== WHAT IS BEING ASKED ==
Reproduce exactly the run of lines that begins with the one containing "negozio le altre" and ends with the last line of the records, omitting pictures.

[Stored data entries]
= = = = = = =

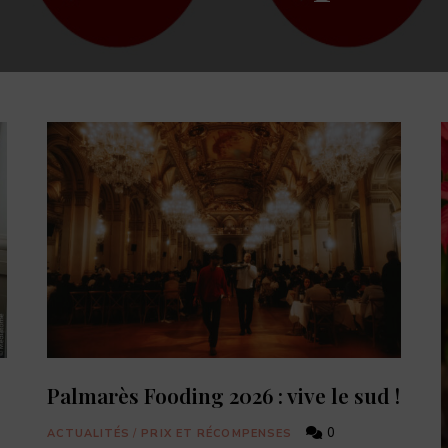
retrouve
des
recettes
originales,
les
dernières
actualités
food,
adresses
de
restaurants,
coffee
shops,
et
pâtisseries
à
découvrir.
Palmarès Fooding 2026 : vive le sud !
0
ACTUALITÉS
/
PRIX ET RÉCOMPENSES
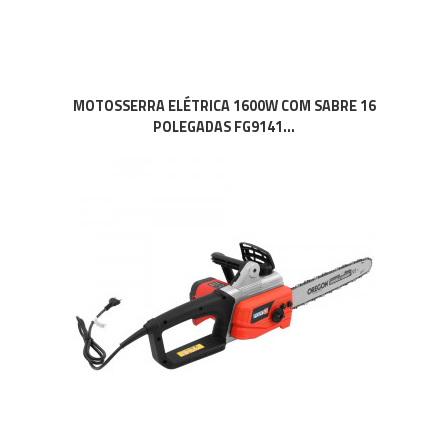
MOTOSSERRA ELÉTRICA 1600W COM SABRE 16
POLEGADAS FG9141...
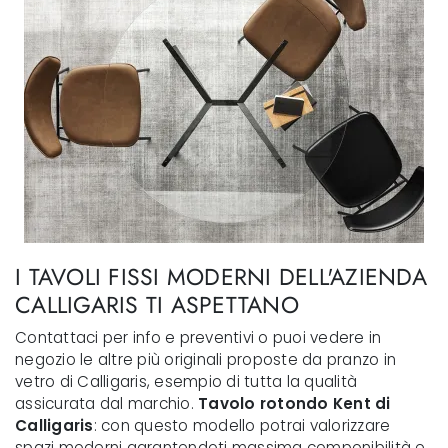
I TAVOLI FISSI MODERNI DELL'AZIENDA
CALLIGARIS TI ASPETTANO
Contattaci per info e preventivi o puoi vedere in
negozio le altre più originali proposte da pranzo in
vetro di Calligaris, esempio di tutta la qualità
assicurata dal marchio.
Tavolo rotondo Kent di
Calligaris
: con questo modello potrai valorizzare
spazi moderni garantendoti massima componibilità e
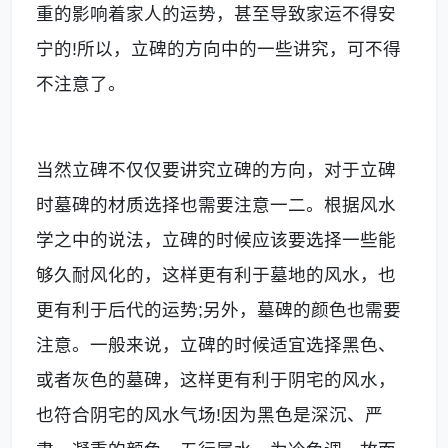
重的影响着家人的运势，甚至导致家运不得安
宁的!所以，立碑的方向中的一些讲究，可不得
不注意了。
当然立碑不仅仅要讲究立碑的方向，对于立碑
时墓碑的材质选择也需要注意一二。根据风水
学之中的说法，立碑的时候应该要选择一些能
够久耐风化的，这样更有利于墓地的风水，也
更有利于后代的运势;另外，墓碑的颜色也需要
注意。一般来说，立碑的时候适宜选择黑色、
或者灰色的墓碑，这样更有利于阴宅的风水，
也符合阴宅的风水气场!因为黑色是深沉、严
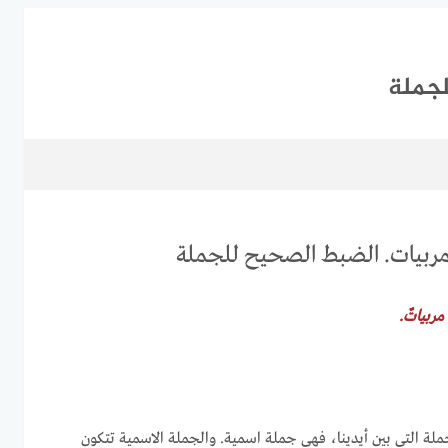
لجملة
مربيات. الضبط الصحيح للجملة
مربياتٌ.
ملة التي بين أيدينا، فهي جملة اسمية. والجملة الاسمية تتكون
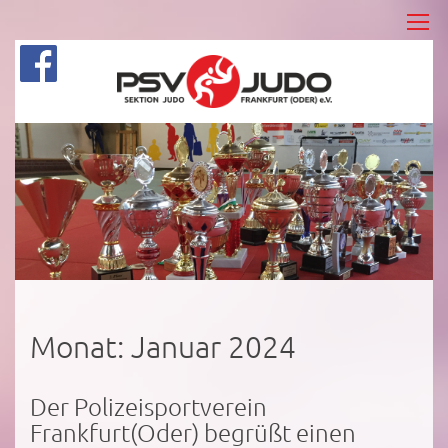
Monat:
Januar 2024
Der Polizeisportverein
Frankfurt(Oder) begrüßt einen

= = = = = = =

== RESULT ==
negozio le altre più originali proposte da pranzo in
vetro di Calligaris, esempio di tutta la qualità
assicurata dal marchio.
Tavolo rotondo Kent di
Calligaris
: con questo modello potrai valorizzare
spazi moderni garantendoti massima componibilità e
重的影响着家人的运势，甚至导致家运不得安
宁的!所以，立碑的方向中的一些讲究，可不得
不注意了。
当然立碑不仅仅要讲究立碑的方向，对于立碑
时墓碑的材质选择也需要注意一二。根据风水
学之中的说法，立碑的时候应该要选择一些能
够久耐风化的，这样更有利于墓地的风水，也
更有利于后代的运势;另外，墓碑的颜色也需要
注意。一般来说，立碑的时候适宜选择黑色、
或者灰色的墓碑，这样更有利于阴宅的风水，
也符合阴宅的风水气场!因为黑色是深沉、严
لجملة
مربيات. الضبط الصحيح للجملة
مربياتٌ.
ملة التي بين أيدينا، فهي جملة اسمية. والجملة الاسمية تتكون
Monat:
Januar 2024
Der Polizeisportverein
Frankfurt(Oder) begrüßt einen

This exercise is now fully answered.